» **Exercise prompt**
Across the records below, how many lines include the word "Facebook"? State only the number.

» **Information shown**
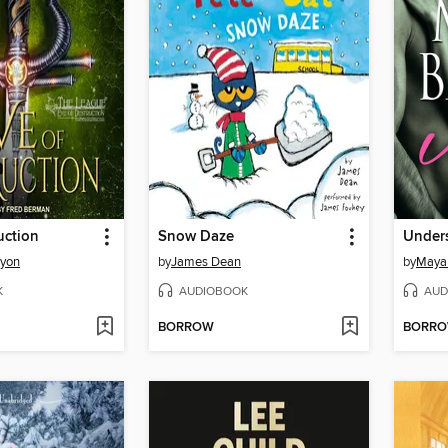
uction
Snow Daze
Under
nyon
by
James Dean
by
Maya
K
AUDIOBOOK
AUD
BORROW
BORR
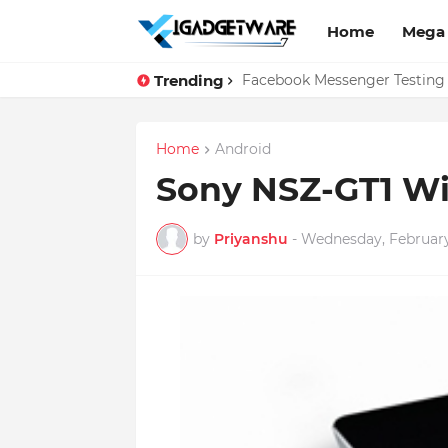
Home
Mega
Trending
Facebook Messenger Testing '
Home
Android
Sony NSZ-GT1 Wi-
by
Priyanshu
-
Wednesday, February 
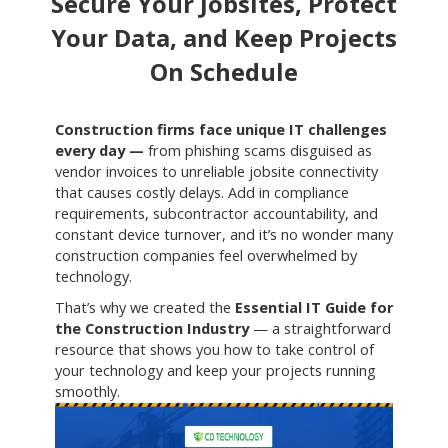
Secure Your Jobsites, Protect
Your Data, and Keep Projects
On Schedule
Construction firms face unique IT challenges
every day —
from phishing scams disguised as
vendor invoices to unreliable jobsite connectivity
that causes costly delays. Add in compliance
requirements, subcontractor accountability, and
constant device turnover, and it’s no wonder many
construction companies feel overwhelmed by
technology.
That’s why we created the
Essential IT Guide for
the Construction Industry
— a straightforward
resource that shows you how to take control of
your technology and keep your projects running
smoothly.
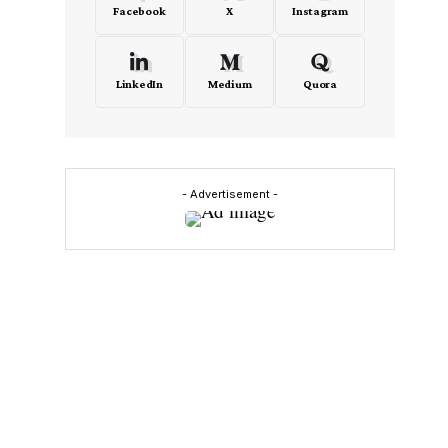
Facebook
X
Instagram
LinkedIn
Medium
Quora
- Advertisement -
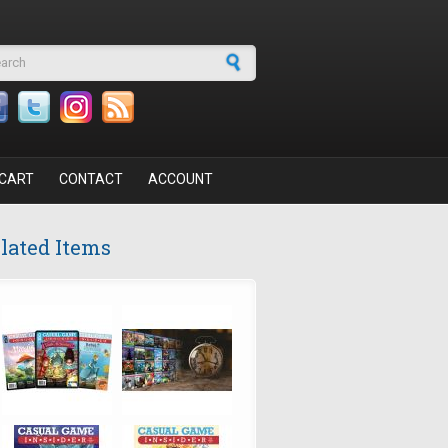
arch form
CART
CONTACT
ACCOUNT
lated Items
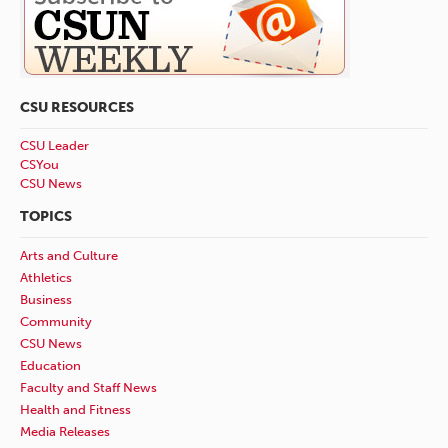
CSU RESOURCES
CSU Leader
CSYou
CSU News
TOPICS
Arts and Culture
Athletics
Business
Community
CSU News
Education
Faculty and Staff News
Health and Fitness
Media Releases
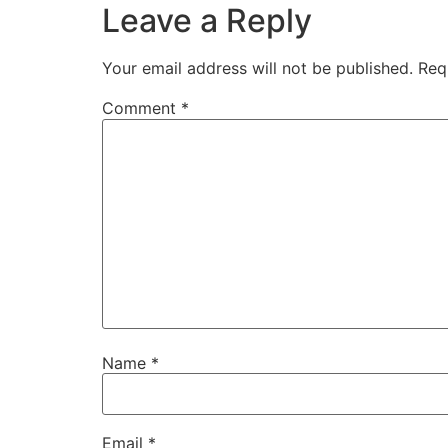
Leave a Reply
Your email address will not be published.
Req
Comment
*
Name
*
Email
*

» **Task response**
2